Action item:
Repeat the entire listing exactly as written.
---- Exercise inputs
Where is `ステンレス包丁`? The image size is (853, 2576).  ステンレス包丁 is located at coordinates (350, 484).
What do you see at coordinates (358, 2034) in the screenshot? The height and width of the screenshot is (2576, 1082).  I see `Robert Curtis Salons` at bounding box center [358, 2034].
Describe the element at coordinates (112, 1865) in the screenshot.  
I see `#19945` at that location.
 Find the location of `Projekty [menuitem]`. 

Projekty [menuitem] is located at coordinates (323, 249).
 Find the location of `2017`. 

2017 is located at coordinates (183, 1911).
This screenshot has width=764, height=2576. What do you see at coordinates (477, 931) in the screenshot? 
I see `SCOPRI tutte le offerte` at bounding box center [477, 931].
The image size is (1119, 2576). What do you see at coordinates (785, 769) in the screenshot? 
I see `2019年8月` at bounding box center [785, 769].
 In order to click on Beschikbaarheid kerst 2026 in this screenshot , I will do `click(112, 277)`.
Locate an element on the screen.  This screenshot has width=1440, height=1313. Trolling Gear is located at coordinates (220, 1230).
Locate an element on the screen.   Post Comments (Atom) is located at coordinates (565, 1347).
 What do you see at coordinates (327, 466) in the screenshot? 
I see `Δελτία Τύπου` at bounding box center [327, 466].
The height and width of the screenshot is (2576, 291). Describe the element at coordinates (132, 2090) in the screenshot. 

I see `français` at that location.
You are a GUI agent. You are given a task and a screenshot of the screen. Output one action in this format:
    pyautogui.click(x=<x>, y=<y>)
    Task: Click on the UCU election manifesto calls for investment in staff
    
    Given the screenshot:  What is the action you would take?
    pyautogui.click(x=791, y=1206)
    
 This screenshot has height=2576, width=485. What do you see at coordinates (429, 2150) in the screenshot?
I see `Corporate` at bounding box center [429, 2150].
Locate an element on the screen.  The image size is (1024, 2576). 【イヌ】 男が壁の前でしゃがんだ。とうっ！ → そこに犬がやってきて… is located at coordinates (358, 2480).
--------
Output of the exercise:
Where is `ステンレス包丁`? The image size is (853, 2576).  ステンレス包丁 is located at coordinates (350, 484).
What do you see at coordinates (358, 2034) in the screenshot? The height and width of the screenshot is (2576, 1082).  I see `Robert Curtis Salons` at bounding box center [358, 2034].
Describe the element at coordinates (112, 1865) in the screenshot.  
I see `#19945` at that location.
 Find the location of `Projekty [menuitem]`. 

Projekty [menuitem] is located at coordinates (323, 249).
 Find the location of `2017`. 

2017 is located at coordinates (183, 1911).
This screenshot has width=764, height=2576. What do you see at coordinates (477, 931) in the screenshot? 
I see `SCOPRI tutte le offerte` at bounding box center [477, 931].
The image size is (1119, 2576). What do you see at coordinates (785, 769) in the screenshot? 
I see `2019年8月` at bounding box center [785, 769].
 In order to click on Beschikbaarheid kerst 2026 in this screenshot , I will do `click(112, 277)`.
Locate an element on the screen.  This screenshot has width=1440, height=1313. Trolling Gear is located at coordinates (220, 1230).
Locate an element on the screen.   Post Comments (Atom) is located at coordinates (565, 1347).
 What do you see at coordinates (327, 466) in the screenshot? 
I see `Δελτία Τύπου` at bounding box center [327, 466].
The height and width of the screenshot is (2576, 291). Describe the element at coordinates (132, 2090) in the screenshot. 

I see `français` at that location.
You are a GUI agent. You are given a task and a screenshot of the screen. Output one action in this format:
    pyautogui.click(x=<x>, y=<y>)
    Task: Click on the UCU election manifesto calls for investment in staff
    
    Given the screenshot:  What is the action you would take?
    pyautogui.click(x=791, y=1206)
    
 This screenshot has height=2576, width=485. What do you see at coordinates (429, 2150) in the screenshot?
I see `Corporate` at bounding box center [429, 2150].
Locate an element on the screen.  The image size is (1024, 2576). 【イヌ】 男が壁の前でしゃがんだ。とうっ！ → そこに犬がやってきて… is located at coordinates (358, 2480).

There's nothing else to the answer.